■ **EXERCISE REQUIREMENTS**: Only a number is expected: how many lines in the data below contain the word "devices".

[SOURCE MATERIAL Boundary: Start]

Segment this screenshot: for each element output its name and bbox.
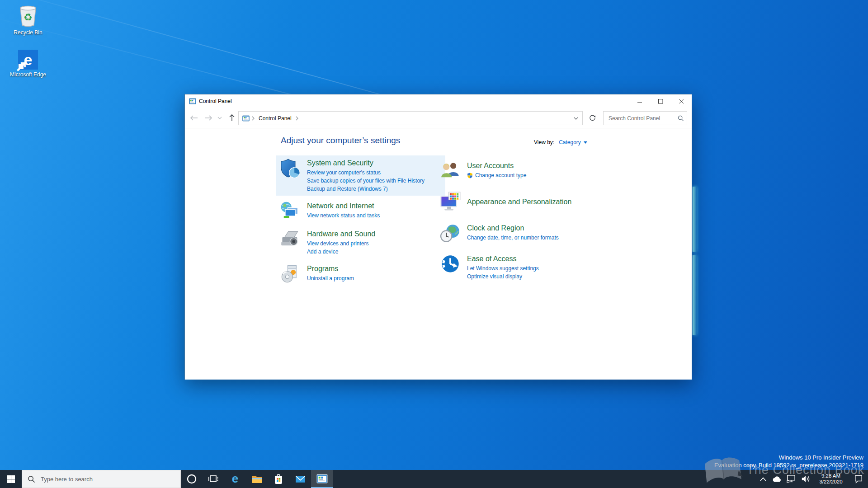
maximize-icon bbox=[658, 99, 663, 104]
category-programs: Programs Uninstall a program bbox=[276, 261, 445, 286]
desktop: ♻ Recycle Bin e ↗ Microsoft Edge Windows… bbox=[0, 0, 868, 488]
task-view-icon bbox=[208, 474, 219, 484]
watermark-line2: Evaluation copy. Build 19592.rs_prerelea… bbox=[714, 461, 863, 469]
recycle-bin-icon: ♻ bbox=[17, 5, 39, 28]
mail-icon bbox=[295, 474, 306, 485]
task-link[interactable]: View devices and printers bbox=[307, 239, 375, 248]
up-button[interactable] bbox=[226, 112, 238, 124]
watermark-line1: Windows 10 Pro Insider Preview bbox=[714, 454, 863, 461]
taskbar: e bbox=[0, 470, 868, 488]
clock-globe-icon bbox=[440, 223, 460, 243]
taskbar-clock[interactable]: 9:28 AM 3/22/2020 bbox=[813, 470, 849, 488]
category-title-link[interactable]: Programs bbox=[307, 264, 338, 273]
breadcrumb-separator-icon bbox=[252, 116, 255, 121]
control-panel-icon bbox=[189, 98, 196, 105]
view-by-dropdown[interactable]: Category bbox=[559, 139, 587, 145]
taskbar-app-cortana[interactable] bbox=[181, 470, 203, 488]
network-tray-icon[interactable] bbox=[784, 470, 798, 488]
category-title-link[interactable]: User Accounts bbox=[467, 161, 514, 170]
clock-time: 9:28 AM bbox=[813, 473, 849, 479]
forward-button[interactable] bbox=[202, 112, 215, 124]
onedrive-tray-icon[interactable] bbox=[769, 470, 784, 488]
task-link[interactable]: Save backup copies of your files with Fi… bbox=[307, 177, 425, 185]
task-link[interactable]: Uninstall a program bbox=[307, 274, 354, 282]
hidden-icons-button[interactable] bbox=[757, 470, 769, 488]
task-link[interactable]: Review your computer's status bbox=[307, 169, 425, 177]
close-button[interactable] bbox=[671, 94, 692, 108]
windows-build-watermark: Windows 10 Pro Insider Preview Evaluatio… bbox=[714, 454, 863, 469]
desktop-icon-microsoft-edge[interactable]: e ↗ Microsoft Edge bbox=[6, 50, 50, 78]
shortcut-arrow-icon: ↗ bbox=[19, 64, 24, 69]
category-title-link[interactable]: Hardware and Sound bbox=[307, 229, 375, 239]
refresh-icon bbox=[589, 115, 596, 122]
search-icon[interactable] bbox=[678, 115, 684, 122]
task-link[interactable]: Change account type bbox=[475, 171, 526, 179]
chevron-up-icon bbox=[760, 477, 766, 481]
shield-icon bbox=[280, 158, 301, 179]
control-panel-window: Control Panel bbox=[184, 94, 692, 380]
category-title-link[interactable]: Appearance and Personalization bbox=[467, 197, 571, 206]
wallpaper-neon-strip bbox=[693, 187, 697, 252]
program-box-icon bbox=[280, 264, 300, 284]
category-network-and-internet: Network and Internet View network status… bbox=[276, 198, 445, 224]
volume-tray-icon[interactable] bbox=[798, 470, 813, 488]
task-link[interactable]: Change date, time, or number formats bbox=[467, 234, 559, 242]
desktop-icon-label: Microsoft Edge bbox=[6, 71, 50, 78]
wallpaper-neon-strip bbox=[693, 255, 697, 335]
category-title-link[interactable]: Ease of Access bbox=[467, 254, 516, 263]
display-personalization-icon bbox=[440, 192, 461, 212]
action-center-button[interactable] bbox=[849, 470, 868, 488]
speaker-icon bbox=[801, 474, 811, 483]
category-user-accounts: User Accounts Ch bbox=[436, 158, 622, 183]
category-title-link[interactable]: Network and Internet bbox=[307, 201, 374, 211]
task-link[interactable]: Optimize visual display bbox=[467, 272, 539, 281]
view-by-label: View by: bbox=[534, 139, 554, 145]
forward-arrow-icon bbox=[204, 115, 213, 121]
task-link[interactable]: Add a device bbox=[307, 248, 375, 256]
control-panel-home: Adjust your computer’s settings View by:… bbox=[185, 128, 692, 380]
refresh-button[interactable] bbox=[585, 111, 599, 125]
taskbar-app-file-explorer[interactable] bbox=[246, 470, 268, 488]
start-button[interactable] bbox=[0, 470, 22, 488]
task-link[interactable]: Let Windows suggest settings bbox=[467, 264, 539, 272]
recent-locations-button[interactable] bbox=[216, 112, 224, 124]
address-bar[interactable]: Control Panel bbox=[238, 111, 583, 125]
breadcrumb-separator-icon bbox=[296, 116, 298, 121]
back-arrow-icon bbox=[189, 115, 198, 121]
store-icon bbox=[273, 473, 284, 485]
back-button[interactable] bbox=[188, 112, 200, 124]
control-panel-icon bbox=[242, 115, 250, 122]
category-title-link[interactable]: Clock and Region bbox=[467, 223, 524, 233]
uac-shield-icon bbox=[467, 173, 473, 178]
category-ease-of-access: Ease of Access Let Windows suggest setti… bbox=[436, 251, 622, 283]
taskbar-search-input[interactable] bbox=[40, 475, 180, 483]
search-input[interactable] bbox=[608, 115, 678, 122]
task-link[interactable]: View network status and tasks bbox=[307, 211, 380, 220]
taskbar-app-mail[interactable] bbox=[289, 470, 311, 488]
svg-text:e: e bbox=[232, 473, 238, 485]
file-explorer-icon bbox=[251, 473, 263, 485]
taskbar-app-edge[interactable]: e bbox=[224, 470, 246, 488]
category-title-link[interactable]: System and Security bbox=[307, 158, 373, 168]
control-panel-icon bbox=[316, 473, 328, 484]
category-appearance-and-personalization: Appearance and Personalization bbox=[436, 189, 622, 215]
taskbar-app-task-view[interactable] bbox=[203, 470, 224, 488]
desktop-icon-recycle-bin[interactable]: ♻ Recycle Bin bbox=[6, 5, 50, 36]
users-icon bbox=[440, 161, 460, 181]
windows-logo-icon bbox=[7, 475, 15, 483]
taskbar-app-control-panel[interactable] bbox=[311, 470, 333, 488]
taskbar-search-box[interactable] bbox=[22, 470, 181, 488]
printer-icon bbox=[280, 229, 300, 249]
maximize-button[interactable] bbox=[650, 94, 671, 108]
address-dropdown-button[interactable] bbox=[571, 113, 581, 124]
task-link[interactable]: Backup and Restore (Windows 7) bbox=[307, 185, 425, 193]
title-bar: Control Panel bbox=[185, 94, 692, 108]
minimize-button[interactable] bbox=[629, 94, 650, 108]
breadcrumb-item-control-panel[interactable]: Control Panel bbox=[257, 115, 293, 122]
taskbar-app-store[interactable] bbox=[268, 470, 289, 488]
ethernet-icon bbox=[786, 474, 796, 483]
control-panel-search-box[interactable] bbox=[603, 111, 687, 125]
edge-icon: e bbox=[229, 473, 241, 485]
cortana-icon bbox=[186, 474, 197, 484]
category-hardware-and-sound: Hardware and Sound View devices and prin… bbox=[276, 226, 445, 258]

[SOURCE MATERIAL Boundary: End]

■ **EXERCISE SOLUTION**: 2